Mientras observaba el panorama desde uno de esos cafés me resultaba difícil imaginar otra ciudad más agradable en África. Y todavía más creer que ésta era la capital del Gobierno más agresivo del continente; y casi imposible comprender la dimensión de la tragedia nacional que se vive en uno de los países más deliciosos e impredecibles de la región.

Con una población de sólo cinco millones, Eritrea ha vivido choques con sus cuatro vecinos más cercanos desde que se escindió, hace 17 años, de Etiopía, país en cuya frontera sigue teniendo 100.000 soldados por si acaso. Antes de ese conflicto, luchó con Yemen por una cadena de islas que se encuentra entre ambos. Y hace sólo dos años lanzó un breve ataque surrealista contra su diminuto vecino Djibuti, en el que murieron unos 345 soldados de los dos bandos. Muchas de esas muertes se produjeron cuando las tropas de Djibuti se negaron a entregar a soldados eritreos que habían desertado con la esperanza de huir de las penalidades de su país o de obtener mejor formación en el extranjero, o simplemente de poder beber unos sorbos de agua potable.

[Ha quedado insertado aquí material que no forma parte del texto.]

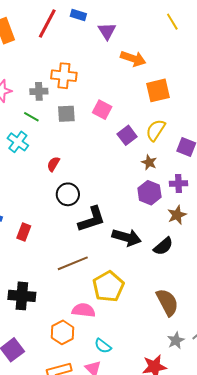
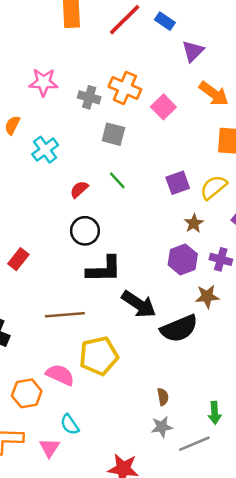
pink square: (102, 110) -> (163, 107), moved
green line: (31, 117) -> (117, 180), moved
black semicircle: (163, 246) -> (179, 328), size x1.4
brown semicircle: (167, 302) -> (163, 397), size x0.5
gray star: (176, 340) -> (162, 427), moved

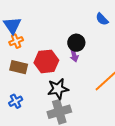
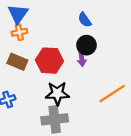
blue semicircle: (102, 19) -> (85, 20), moved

Eritrea también ha patrocinado a rebeldes en Etiopía, Sudán y Somalia, y a veces ha dado refugio a sus líderes, sin pedir disculpas por ello. Se le ha acusado, con motivo, de apoyar a los rebeldes de Djibuti. Y su intervención en Somalia ha sido escandalosa. En diciembre, el Consejo de Seguridad de la ONU anunció sanciones para castigar a Eritrea por su apoyo al grupo islamista militante Al Shabab y a otras organizaciones similares. Era la primera vez que la Unión Africana respaldaba unas sanciones contra uno de sus miembros.

Pero, aunque Eritrea ha acumulado un historial sin igual de provocaciones internacionales, donde el régimen ha llevado a cabo su verdadera obra maestra de destrucción ha sido en casa, y ha conseguido imprimir a la antigua colonia italiana el aura de los últimos días de la Unión Soviética. Resulta irónico en un país cuya independencia se produjo tras su increíble y emocionante victoria, en 1991, contra la dictadura militar respaldada por los soviéticos en Etiopía. El popular líder militar de aquella revuelta, Isaias Afwerki, entrenado por los chinos, se convirtió en presidente en 1993, y siempre ha exhortado a mantener el mismo espíritu nacional de sacrificio y de independencia que impulsó a su disciplinadísimo movimiento rebelde. Casi dos decenios después, insiste en que las privaciones constantes de su pueblo son el precio de invertir en el futuro. Reservado y siempre a la defensiva, no recibe bien las críticas, ni nacionales ni extranjeras, y rechaza por completo la idea de que Eritrea pueda beneficiarse de la ayuda exterior. Nunca se ha enfrentado al voto popular y no tiene la menor intención de empezar a hacerlo ahora, y en diciembre declaró a The Washington Post que los eritreos no estarán preparados para tener elecciones hasta dentro de “mucho, mucho tiempo”.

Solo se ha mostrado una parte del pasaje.